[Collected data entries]
+++++

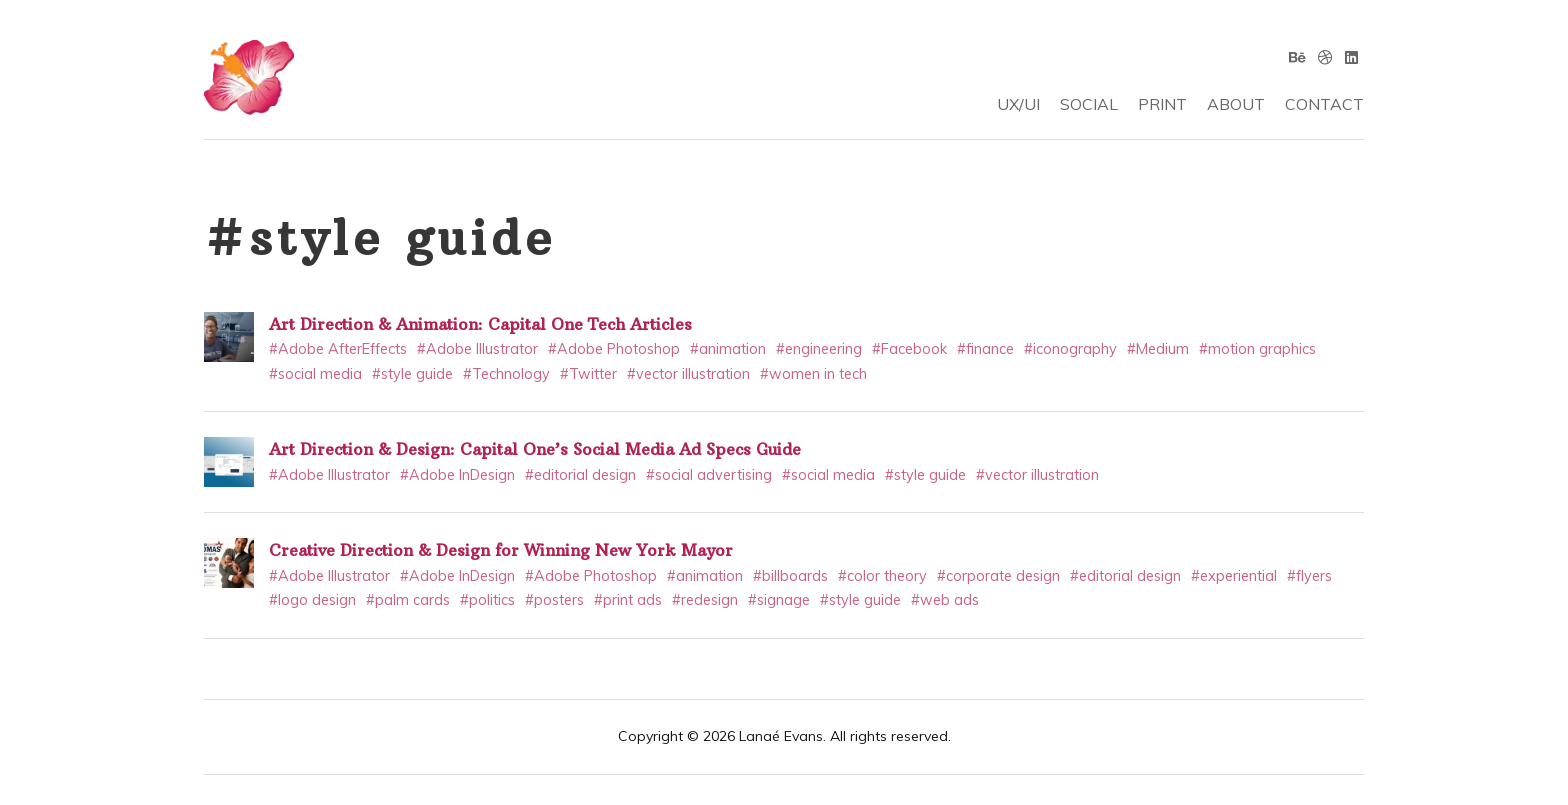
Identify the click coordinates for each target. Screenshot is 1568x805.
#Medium (1158, 349)
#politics (487, 600)
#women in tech (813, 374)
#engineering (819, 349)
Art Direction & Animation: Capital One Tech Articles (480, 324)
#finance (985, 349)
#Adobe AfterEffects (338, 349)
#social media (315, 374)
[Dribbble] (1325, 57)
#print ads (628, 600)
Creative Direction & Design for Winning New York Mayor (501, 550)
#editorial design (580, 475)
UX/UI (1018, 104)
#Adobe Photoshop (614, 349)
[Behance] (1297, 57)
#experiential (1234, 576)
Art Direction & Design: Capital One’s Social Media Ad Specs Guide (535, 449)
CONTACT (1324, 104)
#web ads (945, 600)
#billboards (790, 576)
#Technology (506, 374)
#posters (554, 600)
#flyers (1309, 576)
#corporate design (998, 576)
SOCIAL (1089, 104)
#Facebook (909, 349)
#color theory (882, 576)
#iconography (1070, 349)
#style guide (412, 374)
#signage (779, 600)
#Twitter (588, 374)
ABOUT (1236, 104)
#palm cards (408, 600)
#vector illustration (688, 374)
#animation (728, 349)
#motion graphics (1257, 349)
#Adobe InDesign (457, 475)
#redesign (705, 600)
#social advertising (709, 475)
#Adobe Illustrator (477, 349)
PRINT (1162, 104)
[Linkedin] (1351, 57)
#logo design (312, 600)
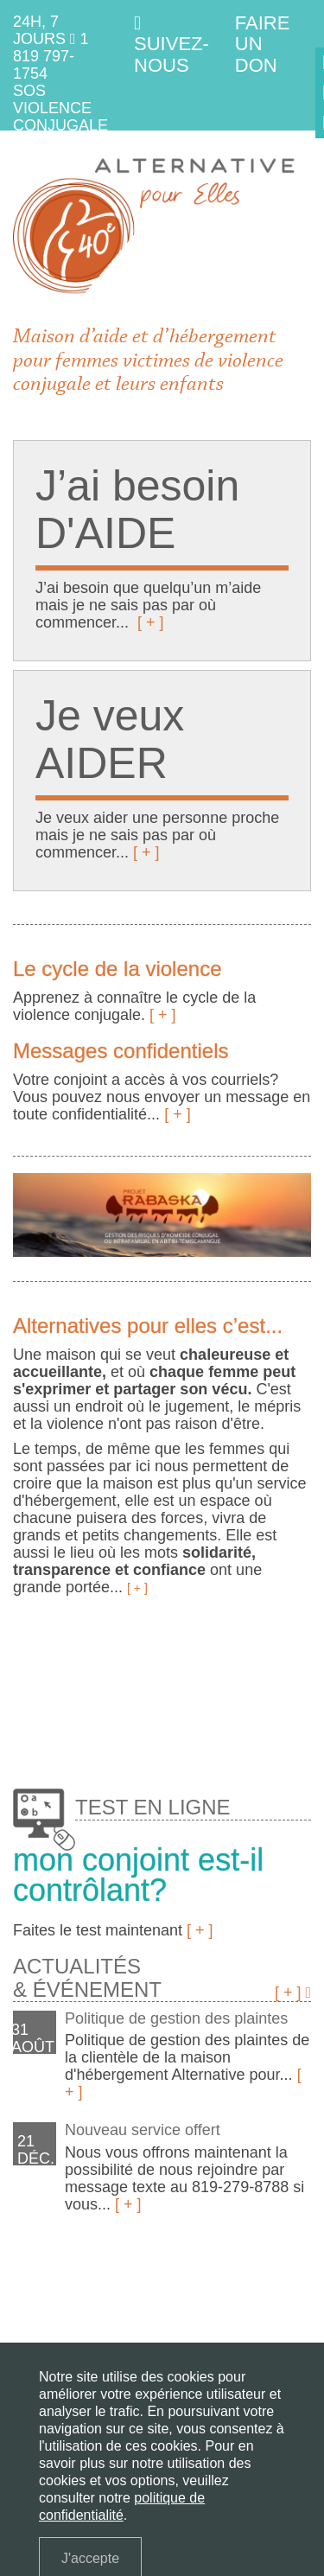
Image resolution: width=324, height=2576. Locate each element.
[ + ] (150, 622)
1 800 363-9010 (55, 151)
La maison (41, 2303)
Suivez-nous (171, 45)
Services (125, 2328)
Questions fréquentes (229, 2328)
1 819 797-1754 (51, 56)
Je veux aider (51, 2328)
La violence (112, 2303)
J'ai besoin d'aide (203, 2303)
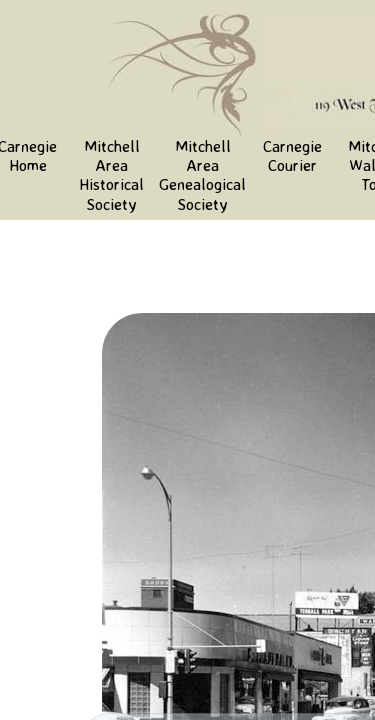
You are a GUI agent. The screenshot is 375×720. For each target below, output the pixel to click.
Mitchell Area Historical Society (111, 175)
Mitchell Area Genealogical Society (202, 175)
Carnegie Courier (292, 155)
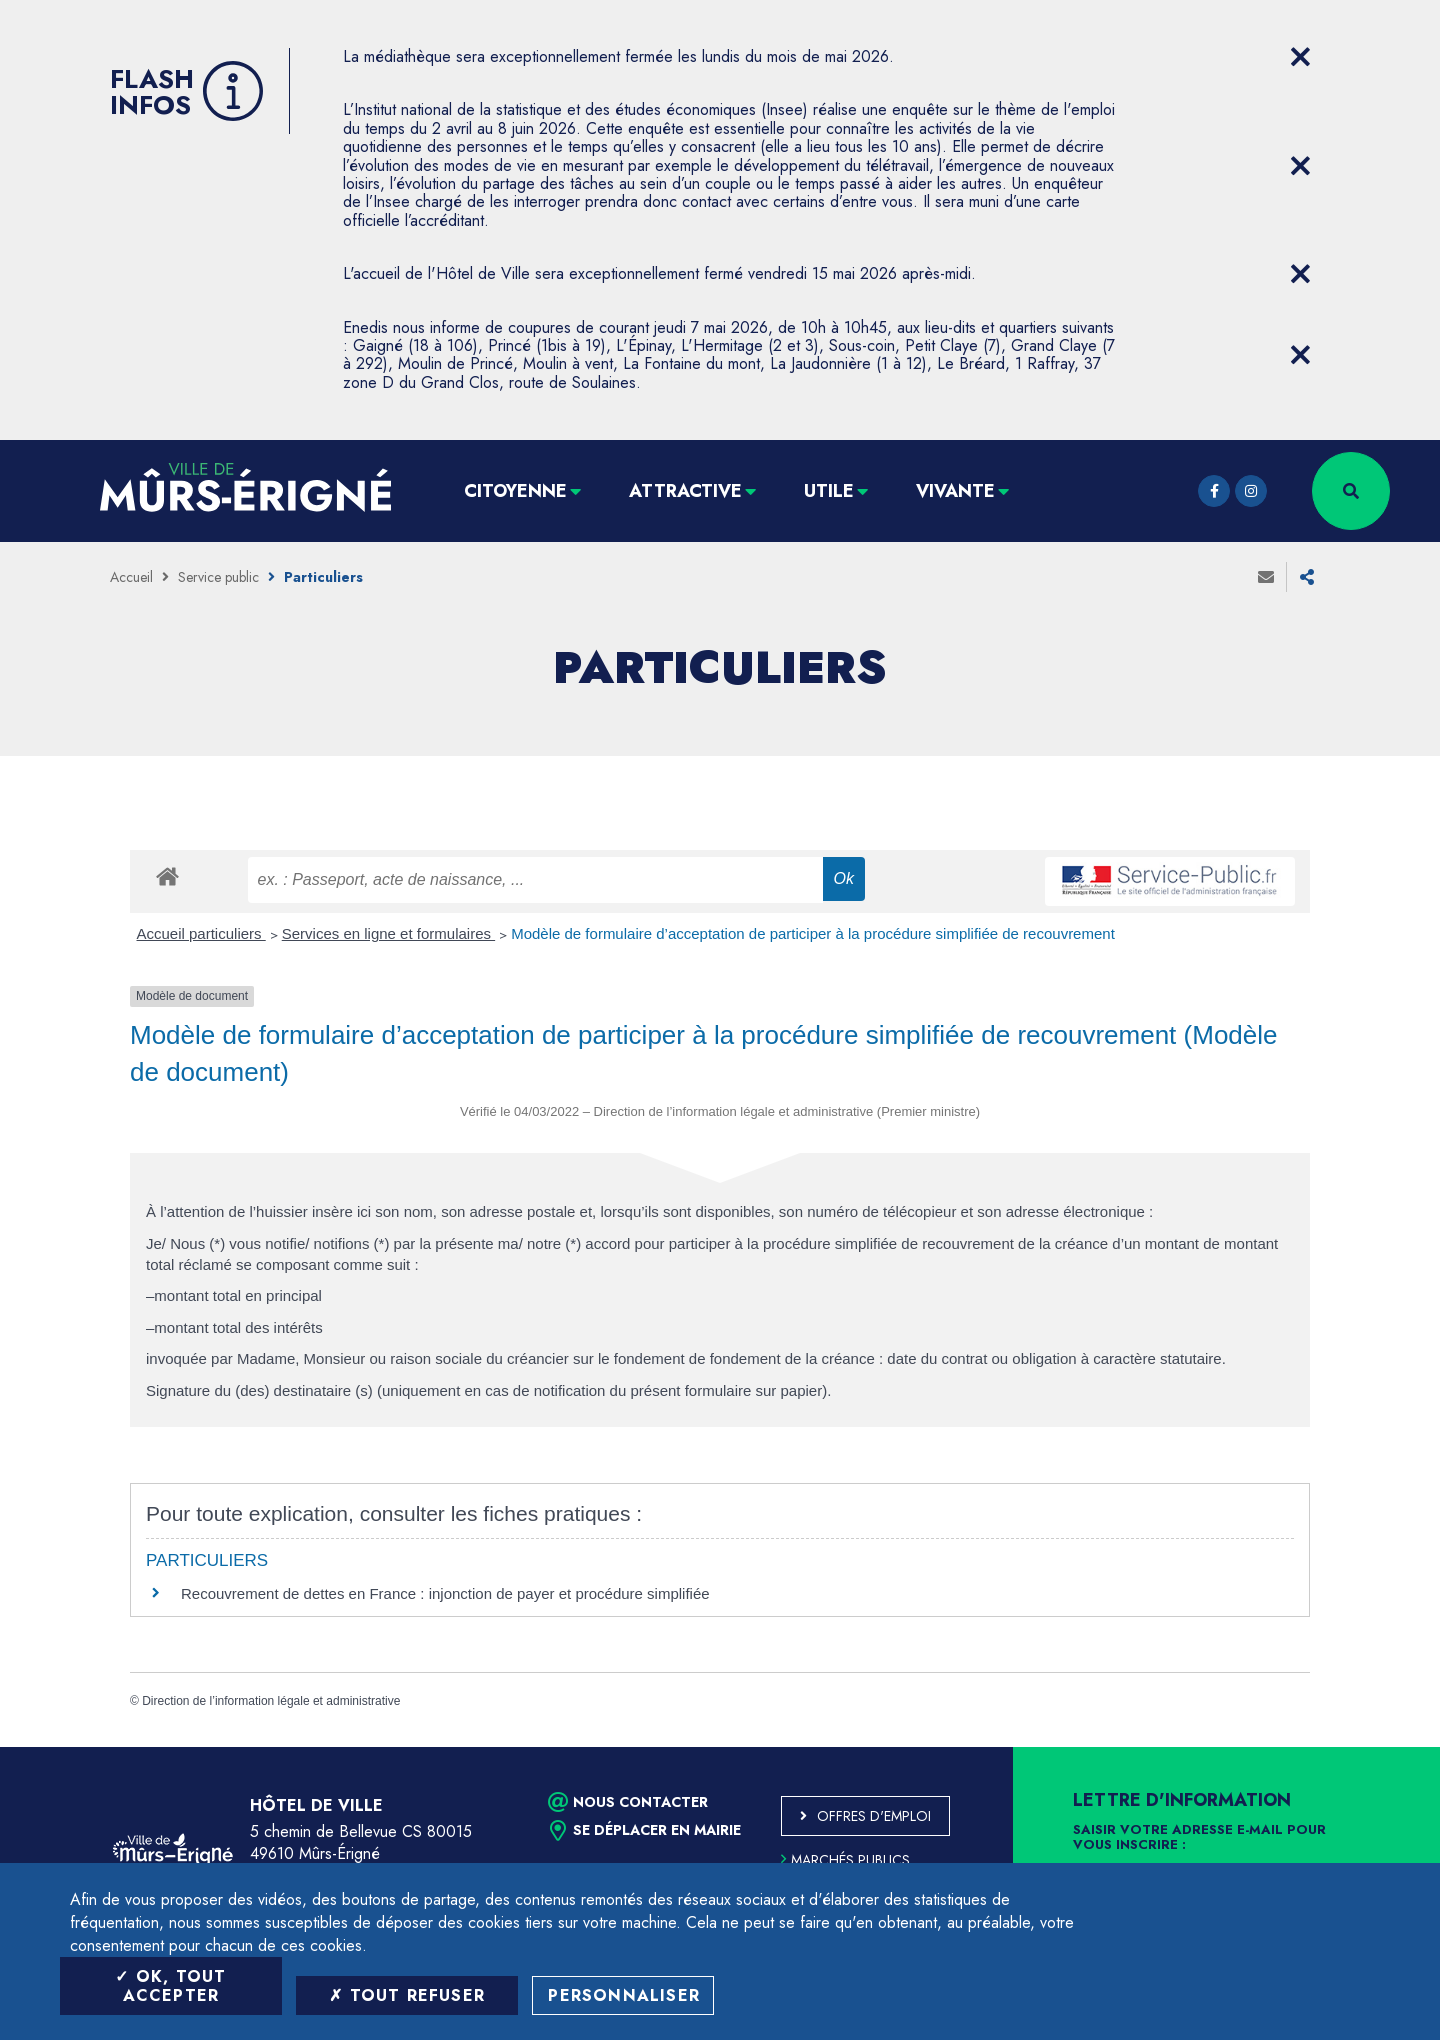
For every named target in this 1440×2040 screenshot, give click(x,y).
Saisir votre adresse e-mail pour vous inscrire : (1199, 1838)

+++++

Copy word for word each line of the data above, from the first through the one containing "#experiential (1234, 576)", and include no pictures.

Identify the click coordinates for each target. Screenshot is 1568x805.
#Medium (1158, 349)
#politics (487, 600)
#women in tech (813, 374)
#engineering (819, 349)
Art Direction & Animation: Capital One Tech Articles (480, 324)
#finance (985, 349)
#Adobe AfterEffects (338, 349)
#social media (315, 374)
[Dribbble] (1325, 57)
#print ads (628, 600)
Creative Direction & Design for Winning New York Mayor (501, 550)
#editorial design (580, 475)
UX/UI (1018, 104)
#Adobe Photoshop (614, 349)
[Behance] (1297, 57)
#experiential (1234, 576)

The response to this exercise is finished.